Running on the platform against a weakened opponent Tester only had a 5,000-vote margin or victory. Rehberg has an American Conservative Union lifetime rating of 93 and won 59% to 39% against the Democrat among the same voters as Tester. Looks like Montana is still plenty conservative.

Randall Holdridge said...

If I recall the numbers correctly, Governor Napolitano first won election with a 3,000 vote margin over Matt Salmon, a moderately conservative Republican; a 3,000 vote margin in Montana is much greater than a 3,000 vote difference in Arizona. I don't know whether conservatives seriously regard Napolitano as liberal or moderate or conservative or just what, but in winning re-election as a Democrat in a mostly red state, against a quintessentially conservative opponent, she edged her margin up more than a tad.

The test in Montana for Tester is 6 years away.

sirocco said...

Phx Kid,

Oh, I don't disagree Montana remains conservative.
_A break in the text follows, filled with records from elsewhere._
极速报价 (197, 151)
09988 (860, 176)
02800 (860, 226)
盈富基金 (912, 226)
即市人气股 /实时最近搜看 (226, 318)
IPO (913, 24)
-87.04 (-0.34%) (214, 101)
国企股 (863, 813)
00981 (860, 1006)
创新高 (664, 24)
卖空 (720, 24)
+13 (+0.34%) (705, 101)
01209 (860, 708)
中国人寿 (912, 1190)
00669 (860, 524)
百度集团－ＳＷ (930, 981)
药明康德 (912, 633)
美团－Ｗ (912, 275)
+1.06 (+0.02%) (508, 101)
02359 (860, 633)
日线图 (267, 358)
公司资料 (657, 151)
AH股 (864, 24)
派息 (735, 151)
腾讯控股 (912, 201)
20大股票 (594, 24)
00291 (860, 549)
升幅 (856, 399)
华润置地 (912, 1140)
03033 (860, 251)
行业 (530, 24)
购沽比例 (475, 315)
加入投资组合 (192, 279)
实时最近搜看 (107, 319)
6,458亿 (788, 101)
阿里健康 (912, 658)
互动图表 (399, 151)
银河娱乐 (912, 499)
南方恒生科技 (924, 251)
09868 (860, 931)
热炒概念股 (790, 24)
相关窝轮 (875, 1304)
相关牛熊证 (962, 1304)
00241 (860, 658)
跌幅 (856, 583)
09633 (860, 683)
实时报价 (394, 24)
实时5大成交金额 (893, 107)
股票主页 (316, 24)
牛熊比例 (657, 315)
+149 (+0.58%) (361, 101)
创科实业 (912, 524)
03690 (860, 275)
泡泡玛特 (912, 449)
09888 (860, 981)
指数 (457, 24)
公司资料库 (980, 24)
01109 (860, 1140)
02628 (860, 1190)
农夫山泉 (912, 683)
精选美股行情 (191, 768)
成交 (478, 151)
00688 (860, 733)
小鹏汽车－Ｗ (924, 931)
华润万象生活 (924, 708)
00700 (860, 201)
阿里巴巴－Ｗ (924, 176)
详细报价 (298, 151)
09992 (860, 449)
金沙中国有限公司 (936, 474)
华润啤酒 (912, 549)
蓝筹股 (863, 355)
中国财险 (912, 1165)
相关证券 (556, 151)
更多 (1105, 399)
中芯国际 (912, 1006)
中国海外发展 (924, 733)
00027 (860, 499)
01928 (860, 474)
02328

Just not as deeply conservative as it has been in the past.

As for Tester, yes he was weakened. Still, he was a 3-term incumbent with everything that entails in terms of money, name-recognition, infrastructure, etc.

Also, 5,000 votes is a wider margin there than, say, California. I think that's about 2% or so? Not a wide gap, bit not razor-thin either.

Kralmajales said...

The first real thing that the new Dem. house should do is show America how pragmatic it is and how it can get something done that the Republicans could not.

Namely...pass the Senate version of the immigration bill into law. It would do two things. Make strides on a problem that was blown by the Republican party and it would further couple the Demo party with the Chamber of Commerce who supports a guest worker program.

Strategically, it would be brilliant. It would anger the far right anti-immigrant extremist crowd. They would be up in arms, would run extremists in primaries in 2008, and would divide the Repub. party further on immigration.

It would both be pragmatic, a winning issue, a good compromise, and set up the Republicans for the fight of their lives...internally.

Legislation Forum said...

Nancy Barto a Phoenix Republican is the bill's sponsor. If it becomes law it will make several normal medical procedures used today by embryologists illegal. It seems that Barto is trying to hide an Anti-Stem Cell Research bill in what is being labled an anti-human cloning and creation of human-animal hybrids bill.

Plus now I can't make my clone with wings, eagle eyes and cheeta speed, darn it!

Do you think our representatives should be passing bills like this or maybe focusing on something like balancing our budget?